Reference
Tribal Lending Glossary
The terms you'll meet when comparing tribal loans — defined plainly, in one place. Each entry leads with the answer so you can scan fast.
- Tribal installment loan
- A tribal installment loan is an installment loan issued by a lender owned by a federally recognized Native American tribe. It is repaid in fixed monthly payments over 6 to 24 months and is governed by tribal law plus applicable federal regulations, rather than state lending laws.
- Tribal loan
- A tribal loan is any consumer loan offered by a tribal lending entity (TLE) — a business owned and operated by a sovereign tribe. Most tribal loans today are installment loans, though the term is also used loosely for tribal payday and line-of-credit products.
- Tribal sovereignty
- Tribal sovereignty is the legal authority of federally recognized tribes to govern themselves. In lending, it means a tribally owned lender operates under its own tribal law and certain federal statutes instead of individual state rate caps — the foundation of how tribal lending works.
- Signature loan
- A signature loan is an unsecured personal loan approved on your signature and promise to repay, with no collateral required. Tribal personal installment loans are a form of signature loan: the lender relies on your income and agreement to repay rather than a car or house as security.

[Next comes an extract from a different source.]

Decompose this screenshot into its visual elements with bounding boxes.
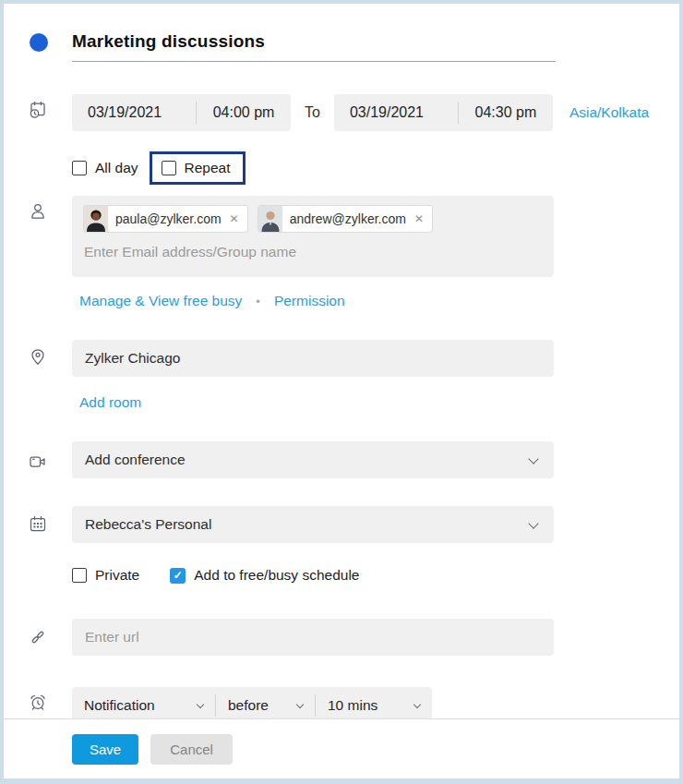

- Personal installment loan
- A personal installment loan is an unsecured loan repaid in equal scheduled payments (installments) over a fixed term. Unlike a payday loan due in a lump sum, an installment loan spreads repayment across months, making each payment smaller and more predictable.
- APR (Annual Percentage Rate)
- APR is the yearly cost of a loan expressed as a percentage, including interest plus most fees. It lets you compare loans on equal terms. Tribal installment loans often carry triple-digit APRs, which is why the Truth in Lending Act requires every lender to disclose the APR before you sign.

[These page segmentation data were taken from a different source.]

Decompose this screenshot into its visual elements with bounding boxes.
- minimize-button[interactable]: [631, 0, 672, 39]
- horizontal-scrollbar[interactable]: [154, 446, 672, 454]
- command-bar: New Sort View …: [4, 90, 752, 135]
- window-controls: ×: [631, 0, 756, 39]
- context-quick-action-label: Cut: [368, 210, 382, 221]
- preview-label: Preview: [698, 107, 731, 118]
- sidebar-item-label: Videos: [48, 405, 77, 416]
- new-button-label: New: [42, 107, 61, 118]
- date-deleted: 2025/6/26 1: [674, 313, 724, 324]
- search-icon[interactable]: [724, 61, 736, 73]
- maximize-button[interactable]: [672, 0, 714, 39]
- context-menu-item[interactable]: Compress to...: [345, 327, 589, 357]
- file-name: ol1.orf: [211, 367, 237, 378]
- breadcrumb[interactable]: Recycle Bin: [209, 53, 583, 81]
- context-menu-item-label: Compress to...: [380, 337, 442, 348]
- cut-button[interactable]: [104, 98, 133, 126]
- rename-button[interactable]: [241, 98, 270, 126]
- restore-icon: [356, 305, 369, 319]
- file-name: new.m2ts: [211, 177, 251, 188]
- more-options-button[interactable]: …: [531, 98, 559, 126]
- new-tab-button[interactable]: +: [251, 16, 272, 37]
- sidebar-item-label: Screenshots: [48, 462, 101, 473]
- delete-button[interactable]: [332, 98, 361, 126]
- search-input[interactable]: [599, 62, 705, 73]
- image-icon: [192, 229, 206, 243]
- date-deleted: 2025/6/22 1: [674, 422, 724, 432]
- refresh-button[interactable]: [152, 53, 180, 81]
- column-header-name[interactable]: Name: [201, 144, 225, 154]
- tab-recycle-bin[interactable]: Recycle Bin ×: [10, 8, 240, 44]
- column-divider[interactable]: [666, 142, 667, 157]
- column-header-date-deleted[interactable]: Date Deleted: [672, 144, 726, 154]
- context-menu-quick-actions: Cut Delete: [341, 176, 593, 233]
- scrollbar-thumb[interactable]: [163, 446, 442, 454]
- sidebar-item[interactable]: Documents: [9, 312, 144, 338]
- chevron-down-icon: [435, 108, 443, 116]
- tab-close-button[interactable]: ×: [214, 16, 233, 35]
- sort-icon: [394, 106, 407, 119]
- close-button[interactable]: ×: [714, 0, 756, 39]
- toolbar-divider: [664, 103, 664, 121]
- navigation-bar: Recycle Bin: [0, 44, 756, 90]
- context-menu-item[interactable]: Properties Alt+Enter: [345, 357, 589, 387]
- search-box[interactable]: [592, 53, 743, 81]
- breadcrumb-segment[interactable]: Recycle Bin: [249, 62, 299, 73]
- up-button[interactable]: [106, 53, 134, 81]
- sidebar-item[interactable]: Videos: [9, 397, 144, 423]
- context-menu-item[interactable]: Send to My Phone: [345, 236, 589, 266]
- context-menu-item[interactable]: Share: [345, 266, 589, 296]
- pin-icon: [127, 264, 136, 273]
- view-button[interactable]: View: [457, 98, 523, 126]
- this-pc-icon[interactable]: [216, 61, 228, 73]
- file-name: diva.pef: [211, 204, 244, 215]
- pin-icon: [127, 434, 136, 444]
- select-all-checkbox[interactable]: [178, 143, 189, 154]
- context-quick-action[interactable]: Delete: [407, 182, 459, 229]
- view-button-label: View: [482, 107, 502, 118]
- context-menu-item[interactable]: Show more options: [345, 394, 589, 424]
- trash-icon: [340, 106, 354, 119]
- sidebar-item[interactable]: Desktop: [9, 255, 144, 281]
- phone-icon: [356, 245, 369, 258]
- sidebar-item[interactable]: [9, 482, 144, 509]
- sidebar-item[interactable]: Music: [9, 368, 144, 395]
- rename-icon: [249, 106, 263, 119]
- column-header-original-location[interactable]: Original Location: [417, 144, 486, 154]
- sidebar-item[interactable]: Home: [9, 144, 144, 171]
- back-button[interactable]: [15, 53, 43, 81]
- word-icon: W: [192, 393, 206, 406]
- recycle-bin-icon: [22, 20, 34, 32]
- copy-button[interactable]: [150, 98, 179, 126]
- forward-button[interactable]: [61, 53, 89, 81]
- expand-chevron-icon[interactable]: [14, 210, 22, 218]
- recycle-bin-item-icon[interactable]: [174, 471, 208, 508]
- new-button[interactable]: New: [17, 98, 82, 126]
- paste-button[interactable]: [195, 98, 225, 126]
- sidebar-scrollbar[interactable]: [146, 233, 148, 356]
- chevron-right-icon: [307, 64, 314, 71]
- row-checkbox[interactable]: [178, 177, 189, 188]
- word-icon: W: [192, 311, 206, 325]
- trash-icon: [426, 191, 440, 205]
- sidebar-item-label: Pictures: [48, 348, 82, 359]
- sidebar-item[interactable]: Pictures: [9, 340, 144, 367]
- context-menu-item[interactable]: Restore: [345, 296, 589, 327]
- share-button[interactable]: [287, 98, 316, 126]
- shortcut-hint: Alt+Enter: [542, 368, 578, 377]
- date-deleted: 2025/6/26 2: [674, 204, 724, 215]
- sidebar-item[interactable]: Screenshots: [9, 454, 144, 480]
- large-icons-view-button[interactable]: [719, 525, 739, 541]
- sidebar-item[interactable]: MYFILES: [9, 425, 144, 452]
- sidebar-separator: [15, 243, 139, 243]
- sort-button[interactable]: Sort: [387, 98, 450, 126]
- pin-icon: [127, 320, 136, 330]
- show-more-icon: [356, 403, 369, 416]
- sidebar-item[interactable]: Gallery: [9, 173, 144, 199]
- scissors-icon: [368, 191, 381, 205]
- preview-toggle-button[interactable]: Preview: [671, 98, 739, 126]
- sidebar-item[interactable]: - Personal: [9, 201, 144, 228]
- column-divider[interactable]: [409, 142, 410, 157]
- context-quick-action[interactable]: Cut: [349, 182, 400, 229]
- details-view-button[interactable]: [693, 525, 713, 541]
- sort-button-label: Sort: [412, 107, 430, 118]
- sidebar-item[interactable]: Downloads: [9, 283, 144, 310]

- Installment loan vs. payday loan
- An installment loan is repaid in several equal payments over months; a payday loan is repaid in one lump sum on your next payday. Installment structure avoids the rollover trap — taking a new loan to cover an old one — that drives payday-loan debt cycles.
- Teletrack
- Teletrack is an alternative consumer-reporting database many short-term lenders use to check borrowing history outside the three main credit bureaus. A 'no-Teletrack' lender does not query it — sometimes a sign of looser checks and a higher APR.
- Soft pull vs. hard pull
- A soft credit pull (soft inquiry) checks your credit without affecting your score and is typical at tribal-loan pre-qualification. A hard pull happens when you accept a final offer and can lower your score by a few points.
- Truth in Lending Act (TILA)
- TILA is a federal law requiring lenders — including tribal lenders — to disclose the full cost of credit (APR, finance charge, total of payments, and schedule) in writing before you sign, so you can compare offers and understand what you will repay.
- Arm-of-the-tribe test
- The arm-of-the-tribe test is the legal analysis courts use to decide whether a lender truly qualifies for tribal sovereign immunity. It weighs factors like tribal ownership, control, and who receives the profits — and is how genuine tribal lenders are distinguished from illegal 'rent-a-tribe' schemes.
- Rent-a-tribe scheme
- A rent-a-tribe scheme is an illegal arrangement where a non-tribal company pays a tribe a fee to use its name and claim sovereign immunity, while the company actually runs and profits from the lending. Courts have repeatedly struck these down — a key reason to verify a lender's genuine tribal ownership.